Last week saw another sad chapter added to the almost decade-long online gambling trade dispute between Antigua and the United States. Despite the World Trade Organization (WTO) having long since agreed with Antigua that the US had violated the General Agreement on Trade in Services (GATS) by blocking Antigua-based online gambling companies from offering services to US residents, the US has steadfastly refused to comply with the WTO rulings, nor made good on the millions of dollars in compensation Antigua is owed as a result of those rulings.
In mid-April, Antigua Prime Minister Baldwin Spencer met with US Trade Representative Ron Kirk to discuss the case. Spencer said Antigua’s online gaming industry had been “decimated by the actions of the United States and we believe that we must be fairly compensated for those losses.” Spencer said there had been “no fairness in the proposals received from the United States to date” but Kirk assured Spencer that the US “remained committed to working with Antigua and Barbuda in finding a solution to the case.”
In a subsequent hearing at the WTO, Antigua presented a letter detailing their frustration with the apparent unwillingness of the US to present any concrete plan designed to bring the dispute to a satisfactory conclusion. The US responded by blaming the lack of progress on Antigua. On Wednesday, Antigua’s legal advisor Mark Mendel told the Antigua Observer that the US statement was an “unfortunate” attempt to give the impression that Antigua had been “very intransigent and demanding and refusing to compromise … where the opposite is really the truth. We have been very open and very willing and very, very forthcoming; we have never refused to do anything. Really what they want us to do is drop the case and go away. Win and then lose.”
Mendel also took issue with the US statement on the WTO website that Antigua’s version of events “did not reflect history or reality.” Mendel called this argument “particularly misleading … We have been fair, honest and open and they have been unwilling.

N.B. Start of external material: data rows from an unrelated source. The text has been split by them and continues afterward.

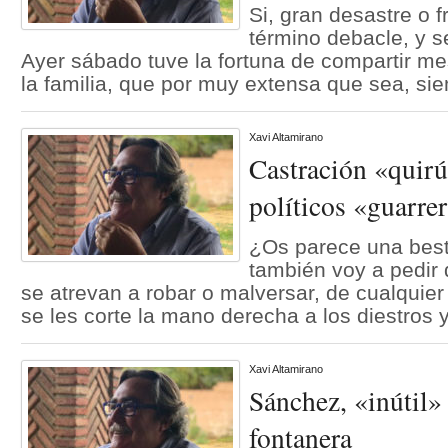
Si, gran desastre o f
término debacle, y 
Ayer sábado tuve la fortuna de compartir me
la familia, que por muy extensa que sea, s
Xavi Altamirano
Castración «quirú
políticos «guarre
¿Os parece una best
también voy a pedir 
se atrevan a robar o malversar, de cualquier
se les corte la mano derecha a los diestros y
Xavi Altamirano
Sánchez, «inútil» 
fontanera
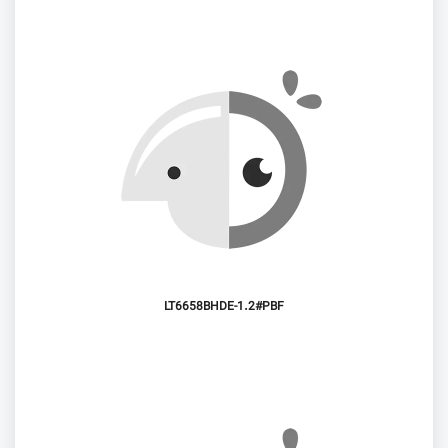
LT6658BHDE-1.2#PBF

It takes two people to negotiate.” To underscore this point, Mendel pointed out that Antiguan representatives have made over a dozen trips to Washington trying to negotiate a settlement, while the USTR has visited Antigua just once.
Mendel says not only is the US “not really negotiating, but they are continuing to aggressively violate their WTO agreement” by bringing prosecutions against Antigua-based online gambling operators. “There is no other WTO member in the world that puts people in jail for conducting lawful trade … It really is particularly egregious, I think, because we have a very clear decision in our favor saying that we are entitled to do that.”